### TASK DIRECTIONS
Gather, from the listing beneath this task, every line holding the string "sinking".

### DATA TO EXAMINE
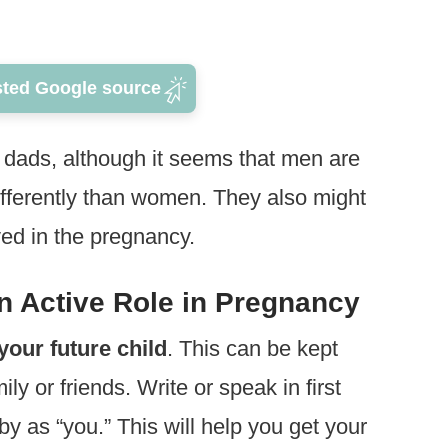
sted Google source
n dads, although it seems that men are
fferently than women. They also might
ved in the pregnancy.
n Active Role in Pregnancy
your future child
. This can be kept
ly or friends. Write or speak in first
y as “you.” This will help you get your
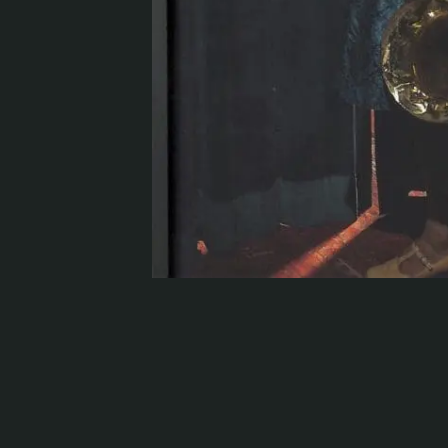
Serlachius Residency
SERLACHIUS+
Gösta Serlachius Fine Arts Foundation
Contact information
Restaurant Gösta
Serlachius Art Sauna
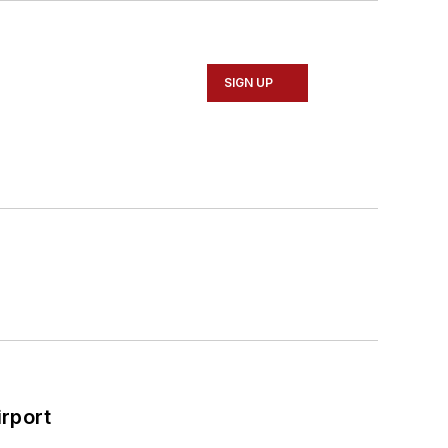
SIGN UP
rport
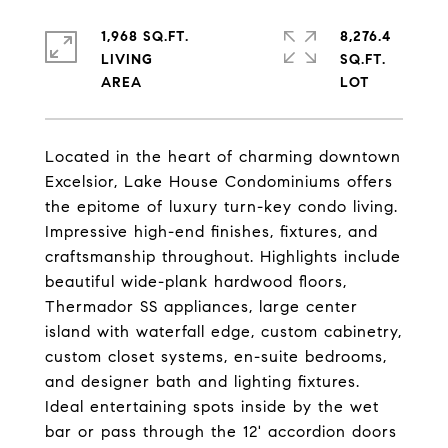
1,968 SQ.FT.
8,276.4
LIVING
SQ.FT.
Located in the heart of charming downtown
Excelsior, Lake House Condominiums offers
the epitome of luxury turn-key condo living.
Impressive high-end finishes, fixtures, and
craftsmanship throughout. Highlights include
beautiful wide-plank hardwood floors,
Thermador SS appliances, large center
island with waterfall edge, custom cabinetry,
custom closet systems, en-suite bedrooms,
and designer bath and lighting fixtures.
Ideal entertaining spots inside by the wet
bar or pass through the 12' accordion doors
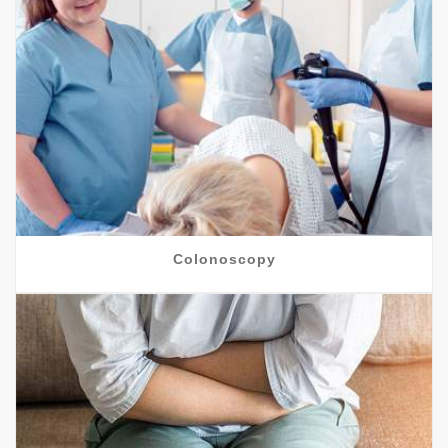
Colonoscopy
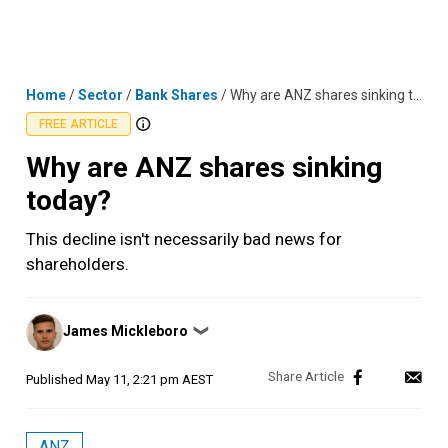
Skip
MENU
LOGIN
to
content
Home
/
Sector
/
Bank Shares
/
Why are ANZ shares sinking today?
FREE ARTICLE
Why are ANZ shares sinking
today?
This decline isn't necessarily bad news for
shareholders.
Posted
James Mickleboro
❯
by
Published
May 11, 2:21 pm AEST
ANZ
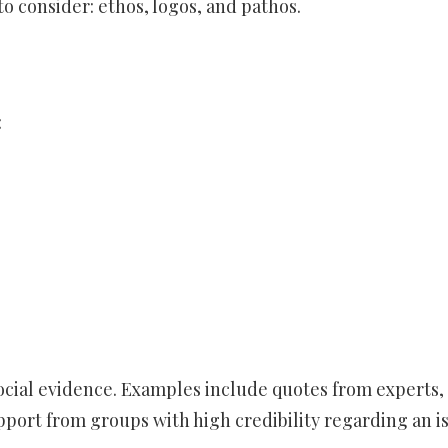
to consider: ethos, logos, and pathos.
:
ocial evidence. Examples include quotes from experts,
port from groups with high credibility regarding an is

### EXERCISE RESULT
Why are ANZ shares sinking today?
Why are ANZ shares sinking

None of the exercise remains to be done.